Para Phil Lynch, “o conteúdo deve determinar o modelo de negócio”.  De acordo com o americano que, em 2017, foi da Yahoo para Manchester, “há 5 anos todas as pessoas queriam uma app, mas não sabiam muito bem o que fazer com ela. Parece-me que o mesmo está a acontecer agora com as plataformas de streaming. Todos querem uma, mas ainda estão a perceber como integrá-la na sua estratégia.” No seu argumento, deu o exemplo de novos modelos em que o tipo de plataforma não é relevante, mas sim o “bundle” (pacote) que uma operadora é capaz de oferecer, como é o caso da Disney.

Além da Disney+ (plataforma de streaming que vai ser lançada em novembro), a empresa americana também é dona da Hulu e da ESPN, duas plataformas que transmitem conteúdos desportivos.

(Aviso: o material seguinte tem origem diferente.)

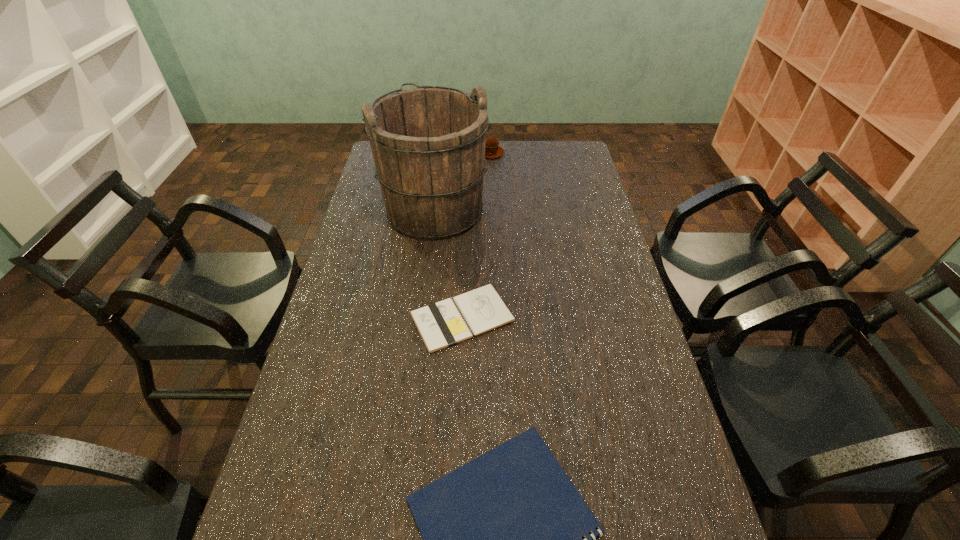 This screenshot has width=960, height=540. In order to click on the tallest object in this screenshot , I will do pyautogui.click(x=428, y=143).

Find the location of a particular element. This screenshot has width=960, height=540. the third nearest object is located at coordinates (428, 143).

At what (x,y) coordinates should I click in order to perform the action: click on muffin. Please return your answer as a coordinate pair (x, y). This screenshot has width=960, height=540. Looking at the image, I should click on (493, 150).

The image size is (960, 540). I want to click on the second tallest object, so [493, 150].

Locate an element on the screen. This screenshot has width=960, height=540. the farther notepad is located at coordinates (441, 325).

Image resolution: width=960 pixels, height=540 pixels. What are the coordinates of `vacant space located on the right of the second farthest object` in the screenshot? It's located at (506, 209).

Image resolution: width=960 pixels, height=540 pixels. I want to click on free location located 0.110m on the left of the muffin, so click(452, 153).

Locate an element on the screen. Image resolution: width=960 pixels, height=540 pixels. vacant region located on the front of the farther notepad is located at coordinates (457, 474).

Find the location of a particular element. The width and height of the screenshot is (960, 540). object located at the far edge is located at coordinates (493, 150).

Find the location of `object at the left edge`. object at the left edge is located at coordinates (428, 143).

Por isso, “um pai ou mãe que queira que os seus filhos vejam os seus desenhos animados favoritos, poderá ter obrigatoriamente de levar com serviços de dois ou mais canais que não desejava inicialmente”.

Aos olhos de Epstein, a passagem do futebol e do desporto para um modelo não linear (conteúdos que não são transmitidos em direto) leva a que as pessoas escolham os conteúdos que querem ver, em vez de estes lhe chegarem porque uma terceira parte os decidiu transmitir num determinado momento. Por isso, acredita que o fenómeno poderá criar um problema para os desportos que não tão populares e que poderão perder ainda mais protagonismo, isto é, por lhes ser difícil chegar às pessoas que não os procuram de forma ativa. No seguimento da ideia de Lynch, pensa que o desporto seguirá um caminho de “Bundle a la Carte”, em que as pessoas vão escolher o que querem ver e pagar porque “vão estar sempre dispostas a pagar por desporto”.